The Greek world of Aristotle’s time was made up of small city-states, each with its own autonomous government. The city-state consisted of slaves, noncitizen manual laborers, children, women, aliens, and citizens. The citizens were adult males, most of whom had been born to citizen parents. The citizens governed the city, while the slaves, laborers, and women did all the work to provide the necessary food, shelter, and equipment. Because they were freed from the necessity of meeting day-to-day needs, citizens enjoyed a great deal of freedom and luxury. The leisure they enjoyed was highly valued and made possible one of the greatest periods of intellectual energy in human history. That this system was exploitative is hardly debatable, but it also produced an incredible array of philosophy, drama, art, and architecture. Aristotle’s students were young citizens whose tuition was meant to prepare them for a life of civic duty.

There were few enough citizens that everyone in a given city would at least recognize, if not know, one another, and all citizens were expected to take part in public office. Unlike our modern system of representative democracy, where we simply elect officials to speak for us, all Greek citizens were expected to voice their own opinions in large deliberative and judicial assemblies. There was a strong bond of kinship created in citizenship, as the same people lived together, governed together, served in the army together, and enjoyed leisure time together.

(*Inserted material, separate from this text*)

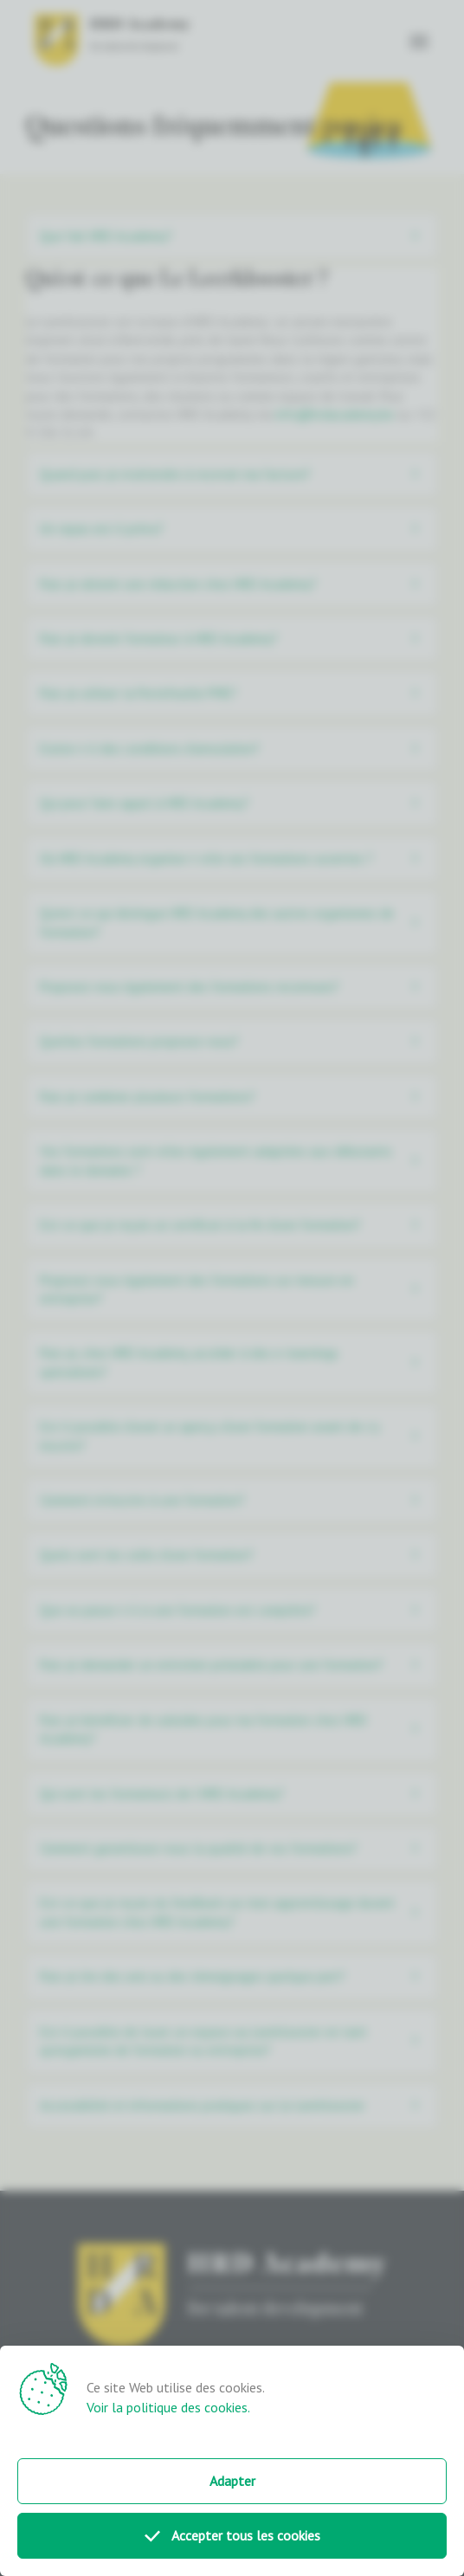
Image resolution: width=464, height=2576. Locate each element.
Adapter (232, 2480)
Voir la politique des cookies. (168, 2407)
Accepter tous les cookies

The age of the city-state came to a close within Aristotle’s lifetime, however, due to the efforts of his most famous pupil, Alexander the Great. Alexander came to power in the northern kingdom of Macedonia and within a decade had established one of the largest empires the world has ever seen. When Alexander died, Greece once more became fragmented, but the fierce independence of the city-states was a thing of the past. Greek culture was on the decline, and within a few hundred years, it would be swallowed up by the burgeoning Roman Empire.